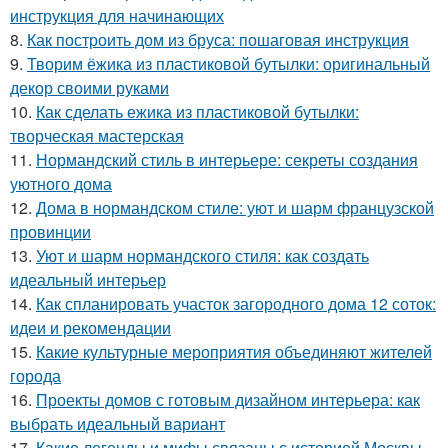
инструкция для начинающих
8.
Как построить дом из бруса: пошаговая инструкция
9.
Творим ёжика из пластиковой бутылки: оригинальный
декор своими руками
10.
Как сделать ежика из пластиковой бутылки:
творческая мастерская
11.
Нормандский стиль в интерьере: секреты создания
уютного дома
12.
Дома в нормандском стиле: уют и шарм французской
провинции
13.
Уют и шарм нормандского стиля: как создать
идеальный интерьер
14.
Как спланировать участок загородного дома 12 соток:
идеи и рекомендации
15.
Какие культурные мероприятия объединяют жителей
города
16.
Проекты домов с готовым дизайном интерьера: как
выбрать идеальный вариант
17.
Какие легенды и мифы связаны с историей Москвы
:::
● **TASK OBJECTIVE**
Could you print, word for word, the line containing "идеи и рекомендации" and every line after it through the end of the records, and nothing else?

● **ANSWER TO THE PROBLEM**
идеи и рекомендации
15.
Какие культурные мероприятия объединяют жителей
города
16.
Проекты домов с готовым дизайном интерьера: как
выбрать идеальный вариант
17.
Какие легенды и мифы связаны с историей Москвы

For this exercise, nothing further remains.